As shown in fig. 10, the silicon-based semiconductor laser in this embodiment emits from the cleaved side of the silicon (100), in which the silicon substrate and the silicon doped layer on both sides of the light emitting active region serve as the optical waveguide of the silicon-based semiconductor laser, and the photon leakage generated in the light emitting active region of the optical waveguide region is suppressed, so that the silicon-based semiconductor laser provided in the embodiment of the invention effectively realizes the respective confinement of photons and electron hole carriers, improves the optical gain in the laser resonator, and realizes lasing.
The silicon-based semiconductor laser provided by the embodiment of the invention has a p-n-p-n-p or p-n-p-n-m (metal) or m-n-p-n-m structure, and is a three-terminal semiconductor laser device.

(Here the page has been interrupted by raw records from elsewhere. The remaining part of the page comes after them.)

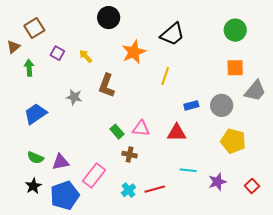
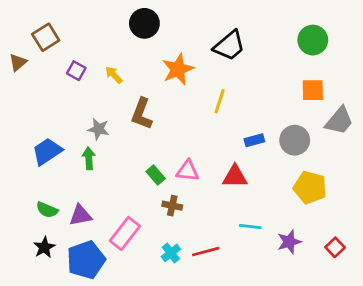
green arrow: (29, 68) -> (89, 158), moved

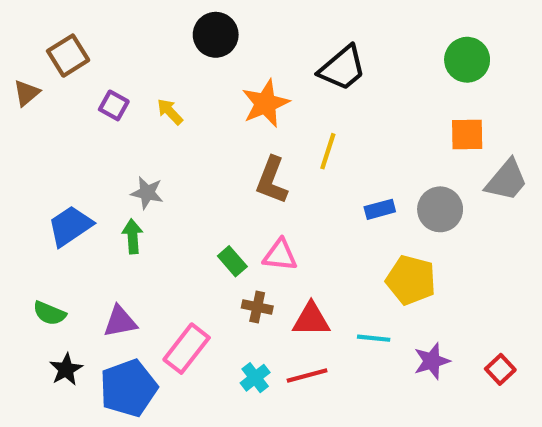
brown L-shape: (142, 114) -> (272, 180), moved
red triangle: (235, 176) -> (311, 319), moved
yellow pentagon: (310, 188) -> (411, 280), moved
green semicircle: (47, 210) -> (49, 313), moved

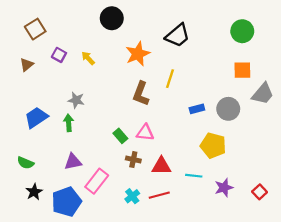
brown triangle: (27, 93) -> (27, 65), moved
purple triangle: (120, 322) -> (73, 162), moved

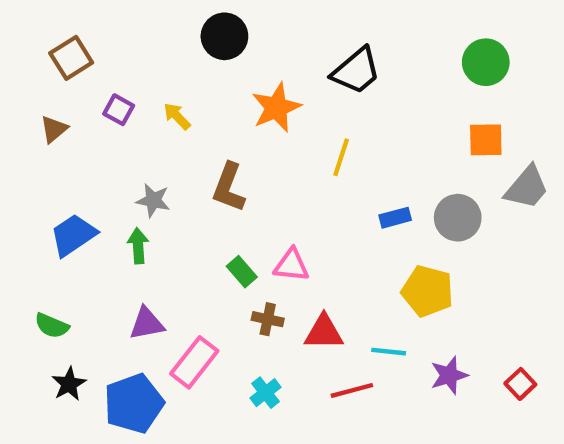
brown L-shape: (141, 94) -> (229, 187), moved
red line: (159, 195) -> (352, 390), moved

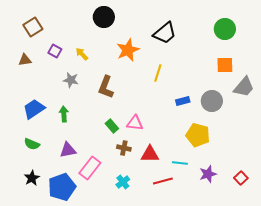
brown triangle: (54, 129) -> (25, 60), turned 32
gray star: (153, 200) -> (71, 80), moved
green semicircle: (52, 326) -> (32, 144), moved

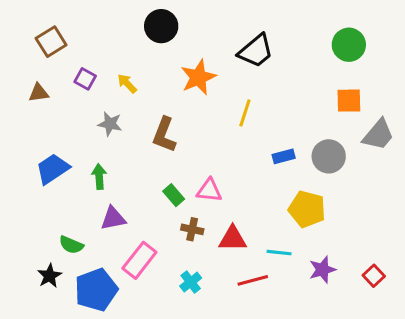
green semicircle: (32, 144) -> (71, 245), moved
purple triangle: (68, 150) -> (113, 218), moved

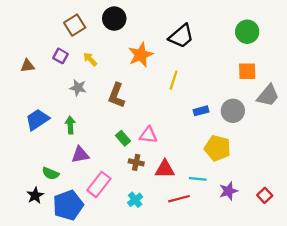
brown square: (51, 42) -> (75, 25), moved

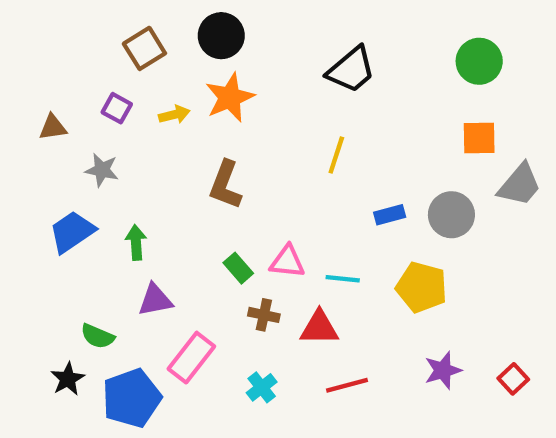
orange star: (141, 55) -> (230, 97), moved
yellow arrow: (90, 59) -> (174, 115), turned 120
gray star: (78, 88) -> (102, 170), moved
cyan line: (198, 179) -> (343, 279), moved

The silicon-based semiconductor laser provided by the embodiment of the invention utilizes electrons generated by reverse breakdown (avalanche breakdown or zener breakdown) of a pn diode to realize electron injection into a light-emitting active region; electrons are limited in the light-emitting active region by utilizing the electric field trap, so that the electrons are prevented from escaping, and the efficiency of direct band gap light-emitting recombination of electrons and holes in the light-emitting active region is improved.
The silicon-based semiconductor laser provided by the embodiment of the invention realizes hole injection into a light-emitting active region by utilizing the transport of a transverse carrier in a p-n-p-n-p or p-n-p-n-m or m-n-p-n-m structure middle p-type region; the injected hole carriers are limited to the active region by utilizing the discontinuous quantity of valence bands of the n-type region and the middle p-type region, so that the inversion of the number of particles of laser excitation can be satisfied.
According to the silicon-based semiconductor laser provided by the embodiment of the invention, electrons are limited in the active region by utilizing potential barriers generated by reverse bias of the diode, so that effective collection of injected electron carriers is realized, the quasi-Fermi energy level of conduction band electrons is improved to the direct energy valley of the conduction band of the active region, and further the particle number inversion and laser excitation are realized; .
It should be understood that the above embodiments are merely for illustrating the technical concept and features of the present invention, and are intended to enable those skilled in the art to understand the present invention and implement the same according to the present invention without limiting the scope of the present invention. All equivalent changes or modifications made in accordance with the spirit of the present invention should be construed to be included in the scope of the present invention.